[Saved data entries]
*** Begin section ***

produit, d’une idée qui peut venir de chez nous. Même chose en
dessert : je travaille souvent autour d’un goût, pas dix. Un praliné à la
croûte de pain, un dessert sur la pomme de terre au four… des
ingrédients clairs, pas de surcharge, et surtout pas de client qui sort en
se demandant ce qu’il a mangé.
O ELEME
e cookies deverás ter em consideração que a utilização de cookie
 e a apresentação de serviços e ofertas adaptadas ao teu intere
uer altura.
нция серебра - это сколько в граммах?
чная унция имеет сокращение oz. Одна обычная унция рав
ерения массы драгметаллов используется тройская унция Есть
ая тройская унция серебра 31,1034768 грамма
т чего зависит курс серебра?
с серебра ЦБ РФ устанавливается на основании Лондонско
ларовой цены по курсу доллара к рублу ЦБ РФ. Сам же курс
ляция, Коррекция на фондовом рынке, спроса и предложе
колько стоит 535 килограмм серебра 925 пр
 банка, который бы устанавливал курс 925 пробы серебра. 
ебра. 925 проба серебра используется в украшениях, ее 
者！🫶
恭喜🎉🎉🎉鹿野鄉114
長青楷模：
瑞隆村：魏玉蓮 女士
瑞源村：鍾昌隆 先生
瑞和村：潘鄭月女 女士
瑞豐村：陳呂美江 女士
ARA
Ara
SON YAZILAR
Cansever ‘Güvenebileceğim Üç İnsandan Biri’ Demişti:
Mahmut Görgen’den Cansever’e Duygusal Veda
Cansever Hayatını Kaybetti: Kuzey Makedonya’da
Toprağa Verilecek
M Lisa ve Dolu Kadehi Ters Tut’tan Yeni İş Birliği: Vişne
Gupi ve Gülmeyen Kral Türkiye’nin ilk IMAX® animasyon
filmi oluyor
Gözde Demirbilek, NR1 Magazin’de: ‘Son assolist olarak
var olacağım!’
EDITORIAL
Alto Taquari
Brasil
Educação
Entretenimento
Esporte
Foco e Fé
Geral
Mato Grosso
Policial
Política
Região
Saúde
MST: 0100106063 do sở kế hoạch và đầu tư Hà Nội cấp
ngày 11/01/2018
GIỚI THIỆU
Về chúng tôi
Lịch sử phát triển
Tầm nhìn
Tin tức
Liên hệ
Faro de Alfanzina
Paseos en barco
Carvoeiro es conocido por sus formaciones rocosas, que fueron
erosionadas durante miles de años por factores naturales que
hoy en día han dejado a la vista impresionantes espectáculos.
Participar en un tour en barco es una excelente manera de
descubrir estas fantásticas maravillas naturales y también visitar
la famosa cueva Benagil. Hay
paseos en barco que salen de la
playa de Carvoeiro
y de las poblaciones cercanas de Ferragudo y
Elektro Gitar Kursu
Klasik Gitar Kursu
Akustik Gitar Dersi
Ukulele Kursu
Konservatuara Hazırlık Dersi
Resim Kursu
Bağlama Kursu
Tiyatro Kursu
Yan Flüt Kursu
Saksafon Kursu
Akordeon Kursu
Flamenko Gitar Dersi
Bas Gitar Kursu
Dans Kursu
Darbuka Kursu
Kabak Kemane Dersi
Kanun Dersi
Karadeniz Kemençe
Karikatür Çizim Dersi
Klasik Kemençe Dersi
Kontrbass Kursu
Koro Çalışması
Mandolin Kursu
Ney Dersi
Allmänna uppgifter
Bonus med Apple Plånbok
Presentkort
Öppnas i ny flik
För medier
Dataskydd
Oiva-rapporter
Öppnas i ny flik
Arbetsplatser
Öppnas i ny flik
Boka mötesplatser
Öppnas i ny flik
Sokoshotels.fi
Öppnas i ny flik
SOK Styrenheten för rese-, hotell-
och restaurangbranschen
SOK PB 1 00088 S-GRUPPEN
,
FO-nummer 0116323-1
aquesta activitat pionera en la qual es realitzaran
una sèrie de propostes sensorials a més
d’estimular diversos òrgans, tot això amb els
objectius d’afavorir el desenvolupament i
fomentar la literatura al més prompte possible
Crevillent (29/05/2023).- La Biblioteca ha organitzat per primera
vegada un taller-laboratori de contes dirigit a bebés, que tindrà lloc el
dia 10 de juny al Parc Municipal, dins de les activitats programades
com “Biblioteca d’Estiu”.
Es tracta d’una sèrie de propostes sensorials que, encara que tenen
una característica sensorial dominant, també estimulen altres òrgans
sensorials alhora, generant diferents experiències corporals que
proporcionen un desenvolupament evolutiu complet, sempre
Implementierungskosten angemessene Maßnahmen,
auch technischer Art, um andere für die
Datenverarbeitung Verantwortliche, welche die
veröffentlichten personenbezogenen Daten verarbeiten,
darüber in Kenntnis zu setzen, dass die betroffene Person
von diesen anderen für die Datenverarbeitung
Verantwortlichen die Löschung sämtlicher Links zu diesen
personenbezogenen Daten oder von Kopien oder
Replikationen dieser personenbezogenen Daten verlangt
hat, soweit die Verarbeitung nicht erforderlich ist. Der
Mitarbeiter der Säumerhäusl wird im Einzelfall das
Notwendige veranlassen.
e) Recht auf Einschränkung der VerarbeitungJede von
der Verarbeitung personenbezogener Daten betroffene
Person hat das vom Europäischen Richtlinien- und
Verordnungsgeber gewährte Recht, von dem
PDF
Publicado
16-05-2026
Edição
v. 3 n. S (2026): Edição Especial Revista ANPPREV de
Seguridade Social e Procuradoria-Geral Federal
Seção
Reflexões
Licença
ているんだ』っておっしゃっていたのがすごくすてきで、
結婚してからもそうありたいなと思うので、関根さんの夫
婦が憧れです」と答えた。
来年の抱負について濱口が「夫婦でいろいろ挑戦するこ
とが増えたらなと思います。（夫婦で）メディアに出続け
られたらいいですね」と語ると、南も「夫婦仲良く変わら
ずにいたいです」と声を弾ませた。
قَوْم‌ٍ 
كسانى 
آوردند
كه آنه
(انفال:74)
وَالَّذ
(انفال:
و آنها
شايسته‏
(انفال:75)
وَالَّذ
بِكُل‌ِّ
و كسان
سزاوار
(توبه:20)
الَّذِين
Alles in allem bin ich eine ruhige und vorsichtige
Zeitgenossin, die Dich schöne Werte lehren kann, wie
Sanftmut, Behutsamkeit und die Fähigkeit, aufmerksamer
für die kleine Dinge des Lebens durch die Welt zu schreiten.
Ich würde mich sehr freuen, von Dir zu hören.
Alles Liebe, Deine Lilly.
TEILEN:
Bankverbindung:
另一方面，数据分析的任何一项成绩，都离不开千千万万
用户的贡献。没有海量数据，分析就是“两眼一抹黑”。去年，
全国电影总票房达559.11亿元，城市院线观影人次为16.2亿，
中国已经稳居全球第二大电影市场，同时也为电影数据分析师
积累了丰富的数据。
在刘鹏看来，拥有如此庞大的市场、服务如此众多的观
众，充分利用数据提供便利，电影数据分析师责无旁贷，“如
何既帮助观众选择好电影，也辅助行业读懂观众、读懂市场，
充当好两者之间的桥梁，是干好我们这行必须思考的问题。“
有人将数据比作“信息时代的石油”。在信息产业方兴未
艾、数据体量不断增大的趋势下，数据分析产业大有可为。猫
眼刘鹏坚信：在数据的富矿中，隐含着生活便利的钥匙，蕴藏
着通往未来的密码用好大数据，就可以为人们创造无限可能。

*** End section ***

## [What is needed]
Beginning at the first line above, repeat exactly until the line containing "ingrédients clairs, pas", which is included.

## [Task answer]
produit, d’une idée qui peut venir de chez nous. Même chose en
dessert : je travaille souvent autour d’un goût, pas dix. Un praliné à la
croûte de pain, un dessert sur la pomme de terre au four… des
ingrédients clairs, pas de surcharge, et surtout pas de client qui sort en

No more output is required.